Jehan Faisal S, Alizai Qaider, Powers Mary T, Khreiss Mohammad, Joseph Bellal, Aziz Hassan

机构信息

Department of Surgery, Roswell Park Comprehensive Cancer Center, Buffalo, NY, United States.

Department of Surgery, University of Iowa Hospitals and Clinics, Iowa City, IA, United States.

出版信息

J Gastrointest Surg. 2024 Sep;28(9):1505-1511. doi: 10.1016/j.gassur.2024.06.023. Epub 2024 Jul 2.

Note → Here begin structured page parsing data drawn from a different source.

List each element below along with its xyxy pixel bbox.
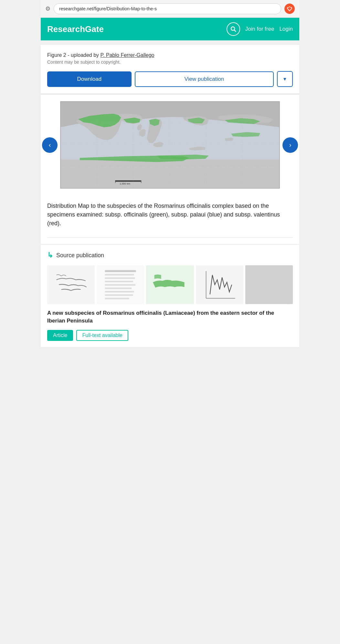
figure-caption: Distribution Map to the subspecies of th… bbox=[41, 195, 299, 238]
thumbnail-3[interactable] bbox=[146, 265, 194, 304]
dropdown-button[interactable]: ▾ bbox=[277, 71, 293, 87]
site-header: ResearchGate Join for free Login bbox=[41, 18, 299, 40]
author-link[interactable]: P. Pablo Ferrer-Gallego bbox=[101, 52, 154, 58]
figure-image-container: ‹ bbox=[41, 95, 299, 195]
thumbnail-2[interactable] bbox=[97, 265, 144, 304]
header-nav: Join for free Login bbox=[245, 26, 293, 32]
svg-rect-32 bbox=[250, 265, 288, 304]
publication-badges: Article Full-text available bbox=[47, 330, 293, 341]
chevron-right-icon: › bbox=[289, 141, 292, 149]
svg-rect-4 bbox=[115, 180, 141, 182]
figure-meta: Figure 2 - uploaded by P. Pablo Ferrer-G… bbox=[47, 52, 293, 58]
figure-metadata-card: Figure 2 - uploaded by P. Pablo Ferrer-G… bbox=[41, 44, 299, 94]
source-header: ↳ Source publication bbox=[47, 251, 293, 259]
svg-line-1 bbox=[234, 30, 236, 32]
join-button[interactable]: Join for free bbox=[245, 26, 274, 32]
distribution-map: 1,000 km bbox=[60, 101, 280, 189]
next-arrow-button[interactable]: › bbox=[282, 137, 298, 153]
svg-rect-25 bbox=[105, 291, 134, 293]
chevron-left-icon: ‹ bbox=[49, 141, 51, 149]
thumbnail-1[interactable] bbox=[47, 265, 95, 304]
figure-section: ‹ bbox=[41, 94, 299, 348]
svg-rect-21 bbox=[105, 278, 135, 279]
chevron-down-icon: ▾ bbox=[283, 76, 286, 82]
source-label: Source publication bbox=[56, 252, 104, 259]
browser-bar: ⚙ researchgate.net/figure/Distribution-M… bbox=[41, 0, 299, 18]
svg-rect-20 bbox=[105, 274, 134, 276]
site-logo: ResearchGate bbox=[47, 24, 221, 34]
svg-rect-5 bbox=[115, 180, 116, 183]
svg-rect-26 bbox=[105, 294, 133, 296]
svg-rect-22 bbox=[105, 281, 133, 282]
login-button[interactable]: Login bbox=[279, 26, 293, 32]
thumb-placeholder-svg bbox=[245, 265, 293, 304]
svg-text:1,000 km: 1,000 km bbox=[120, 182, 130, 185]
thumbnail-5[interactable] bbox=[245, 265, 293, 304]
thumb-chart-svg bbox=[196, 265, 243, 304]
thumb-green-map-svg bbox=[146, 265, 194, 304]
url-text: researchgate.net/figure/Distribution-Map… bbox=[59, 6, 276, 11]
action-buttons: Download View publication ▾ bbox=[47, 71, 293, 87]
brave-browser-icon bbox=[284, 4, 295, 14]
publication-thumbnails bbox=[47, 265, 293, 304]
svg-rect-6 bbox=[141, 180, 141, 183]
svg-rect-27 bbox=[105, 298, 129, 300]
svg-rect-19 bbox=[105, 270, 136, 272]
thumbnail-4[interactable] bbox=[196, 265, 243, 304]
source-arrow-icon: ↳ bbox=[47, 251, 53, 259]
search-button[interactable] bbox=[227, 22, 240, 36]
thumb-map-svg bbox=[47, 265, 95, 304]
svg-rect-23 bbox=[105, 284, 136, 286]
thumb-text-svg bbox=[97, 265, 144, 304]
prev-arrow-button[interactable]: ‹ bbox=[42, 137, 58, 153]
download-button[interactable]: Download bbox=[47, 71, 132, 87]
article-badge: Article bbox=[47, 330, 73, 341]
url-bar[interactable]: researchgate.net/figure/Distribution-Map… bbox=[54, 3, 281, 14]
source-publication-section: ↳ Source publication bbox=[41, 244, 299, 347]
svg-rect-24 bbox=[105, 288, 132, 289]
copyright-text: Content may be subject to copyright. bbox=[47, 59, 293, 65]
publication-title: A new subspecies of Rosmarinus officinal… bbox=[47, 309, 293, 325]
settings-icon: ⚙ bbox=[45, 5, 50, 12]
svg-point-0 bbox=[231, 27, 235, 30]
fulltext-badge-button[interactable]: Full-text available bbox=[76, 330, 128, 341]
view-publication-button[interactable]: View publication bbox=[135, 71, 274, 87]
divider bbox=[47, 238, 293, 238]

DOI:10.1016/j.gassur.2024.06.023
PMID:38964533
原文链接:https://pmc.ncbi.nlm.nih.gov/articles/PMC11841860/
Abstract

BACKGROUND

Both cognitive impairment/dementia (CID) and falls occur more commonly in older adults than in younger patients. This study aimed to analyze the association of a history of CID or falls with the postoperative outcomes of older adults undergoing major intra-abdominal surgeries on a national level.

METHODS

We retrospectively analyzed the American College of Surgeons-National Surgical Quality Improvement Program 2022 Participant Use Data File. Our primary outcome was postoperative mortality. Statistical analysis was performed using the Chi-square test and multivariate regression analysis.

RESULTS

On multivariable regression analyses, a history of both CID (odds ratio [OR] = 1.9; CI: 1.5-2.5; P < .01) and a fall (OR = 1.8; CI: 1.4-2.3; P < .01) were independently associated with higher adjusted odds of mortality. History of CID or falls was also a predictor of overall complications, major complications, and discharge to a care facility.

CONCLUSION

A history of CID or falls in older adults before major intra-abdominal surgeries was associated with a high risk of postoperative mortality and morbidity. Further studies are required to establish the causal relation of these factors and the steps to mitigate the risk of associated adverse outcomes.

摘要

背景

认知障碍/痴呆(CID)和跌倒在老年人中比在年轻患者中更常见。本研究旨在在全国范围内分析CID病史或跌倒史与接受大型腹部手术的老年人术后结局之间的关联。

方法

我们回顾性分析了美国外科医师学会-国家外科质量改进计划2022参与者使用数据文件。我们的主要结局是术后死亡率。使用卡方检验和多变量回归分析进行统计分析。

结果

在多变量回归分析中,CID病史(比值比[OR]=1.9;可信区间:1.5-2.5;P<.01)和跌倒史(OR=1.8;可信区间:1.4-2.3;P<.01)均与调整后的较高死亡几率独立相关。CID病史或跌倒史也是总体并发症、主要并发症以及转至护理机构的预测因素。

结论

在进行大型腹部手术前,老年人的CID病史或跌倒史与术后高死亡率和发病率相关。需要进一步研究以确定这些因素的因果关系以及降低相关不良结局风险的措施。